| Work task |
Line by line, repeat all the material exactly as it appears.

| The records |
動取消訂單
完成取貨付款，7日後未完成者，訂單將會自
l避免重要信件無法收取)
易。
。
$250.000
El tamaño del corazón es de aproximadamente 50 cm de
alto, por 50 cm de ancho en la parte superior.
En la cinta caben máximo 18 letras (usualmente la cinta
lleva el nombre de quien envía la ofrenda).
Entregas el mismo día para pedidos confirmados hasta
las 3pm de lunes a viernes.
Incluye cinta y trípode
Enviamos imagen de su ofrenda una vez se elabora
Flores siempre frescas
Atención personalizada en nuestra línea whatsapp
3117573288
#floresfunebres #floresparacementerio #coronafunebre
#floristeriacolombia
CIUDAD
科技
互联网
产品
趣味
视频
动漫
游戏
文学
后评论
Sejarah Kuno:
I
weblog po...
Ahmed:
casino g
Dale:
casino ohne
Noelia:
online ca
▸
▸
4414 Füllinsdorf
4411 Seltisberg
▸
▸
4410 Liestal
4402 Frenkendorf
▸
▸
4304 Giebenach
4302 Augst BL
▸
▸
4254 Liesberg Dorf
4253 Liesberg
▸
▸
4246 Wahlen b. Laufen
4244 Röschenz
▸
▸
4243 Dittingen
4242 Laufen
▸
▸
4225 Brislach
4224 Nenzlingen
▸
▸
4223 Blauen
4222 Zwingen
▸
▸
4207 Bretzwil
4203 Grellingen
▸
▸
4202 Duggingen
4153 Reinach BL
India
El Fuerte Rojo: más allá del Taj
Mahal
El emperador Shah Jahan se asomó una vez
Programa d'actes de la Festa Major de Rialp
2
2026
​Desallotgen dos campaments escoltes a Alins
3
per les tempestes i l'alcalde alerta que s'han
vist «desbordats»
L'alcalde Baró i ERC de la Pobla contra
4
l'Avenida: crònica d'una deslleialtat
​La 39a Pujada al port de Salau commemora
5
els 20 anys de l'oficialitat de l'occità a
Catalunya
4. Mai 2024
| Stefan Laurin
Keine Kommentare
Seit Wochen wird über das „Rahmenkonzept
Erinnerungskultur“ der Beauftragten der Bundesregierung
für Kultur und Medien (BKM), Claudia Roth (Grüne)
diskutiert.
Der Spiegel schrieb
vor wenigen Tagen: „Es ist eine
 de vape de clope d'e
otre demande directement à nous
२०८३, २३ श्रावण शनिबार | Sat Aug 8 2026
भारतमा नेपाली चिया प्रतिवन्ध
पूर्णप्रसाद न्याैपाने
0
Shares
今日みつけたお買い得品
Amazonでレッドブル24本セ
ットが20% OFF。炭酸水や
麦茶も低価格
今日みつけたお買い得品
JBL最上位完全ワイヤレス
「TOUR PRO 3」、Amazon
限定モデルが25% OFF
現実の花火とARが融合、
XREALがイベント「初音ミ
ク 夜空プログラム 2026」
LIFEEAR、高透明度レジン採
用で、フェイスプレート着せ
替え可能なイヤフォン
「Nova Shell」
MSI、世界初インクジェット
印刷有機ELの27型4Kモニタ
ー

| Exercise solution |
動取消訂單
完成取貨付款，7日後未完成者，訂單將會自
l避免重要信件無法收取)
易。
。
$250.000
El tamaño del corazón es de aproximadamente 50 cm de
alto, por 50 cm de ancho en la parte superior.
En la cinta caben máximo 18 letras (usualmente la cinta
lleva el nombre de quien envía la ofrenda).
Entregas el mismo día para pedidos confirmados hasta
las 3pm de lunes a viernes.
Incluye cinta y trípode
Enviamos imagen de su ofrenda una vez se elabora
Flores siempre frescas
Atención personalizada en nuestra línea whatsapp
3117573288
#floresfunebres #floresparacementerio #coronafunebre
#floristeriacolombia
CIUDAD
科技
互联网
产品
趣味
视频
动漫
游戏
文学
后评论
Sejarah Kuno:
I
weblog po...
Ahmed:
casino g
Dale:
casino ohne
Noelia:
online ca
▸
▸
4414 Füllinsdorf
4411 Seltisberg
▸
▸
4410 Liestal
4402 Frenkendorf
▸
▸
4304 Giebenach
4302 Augst BL
▸
▸
4254 Liesberg Dorf
4253 Liesberg
▸
▸
4246 Wahlen b. Laufen
4244 Röschenz
▸
▸
4243 Dittingen
4242 Laufen
▸
▸
4225 Brislach
4224 Nenzlingen
▸
▸
4223 Blauen
4222 Zwingen
▸
▸
4207 Bretzwil
4203 Grellingen
▸
▸
4202 Duggingen
4153 Reinach BL
India
El Fuerte Rojo: más allá del Taj
Mahal
El emperador Shah Jahan se asomó una vez
Programa d'actes de la Festa Major de Rialp
2
2026
​Desallotgen dos campaments escoltes a Alins
3
per les tempestes i l'alcalde alerta que s'han
vist «desbordats»
L'alcalde Baró i ERC de la Pobla contra
4
l'Avenida: crònica d'una deslleialtat
​La 39a Pujada al port de Salau commemora
5
els 20 anys de l'oficialitat de l'occità a
Catalunya
4. Mai 2024
| Stefan Laurin
Keine Kommentare
Seit Wochen wird über das „Rahmenkonzept
Erinnerungskultur“ der Beauftragten der Bundesregierung
für Kultur und Medien (BKM), Claudia Roth (Grüne)
diskutiert.
Der Spiegel schrieb
vor wenigen Tagen: „Es ist eine
 de vape de clope d'e
otre demande directement à nous
२०८३, २३ श्रावण शनिबार | Sat Aug 8 2026
भारतमा नेपाली चिया प्रतिवन्ध
पूर्णप्रसाद न्याैपाने
0
Shares
今日みつけたお買い得品
Amazonでレッドブル24本セ
ットが20% OFF。炭酸水や
麦茶も低価格
今日みつけたお買い得品
JBL最上位完全ワイヤレス
「TOUR PRO 3」、Amazon
限定モデルが25% OFF
現実の花火とARが融合、
XREALがイベント「初音ミ
ク 夜空プログラム 2026」
LIFEEAR、高透明度レジン採
用で、フェイスプレート着せ
替え可能なイヤフォン
「Nova Shell」
MSI、世界初インクジェット
印刷有機ELの27型4Kモニタ
ー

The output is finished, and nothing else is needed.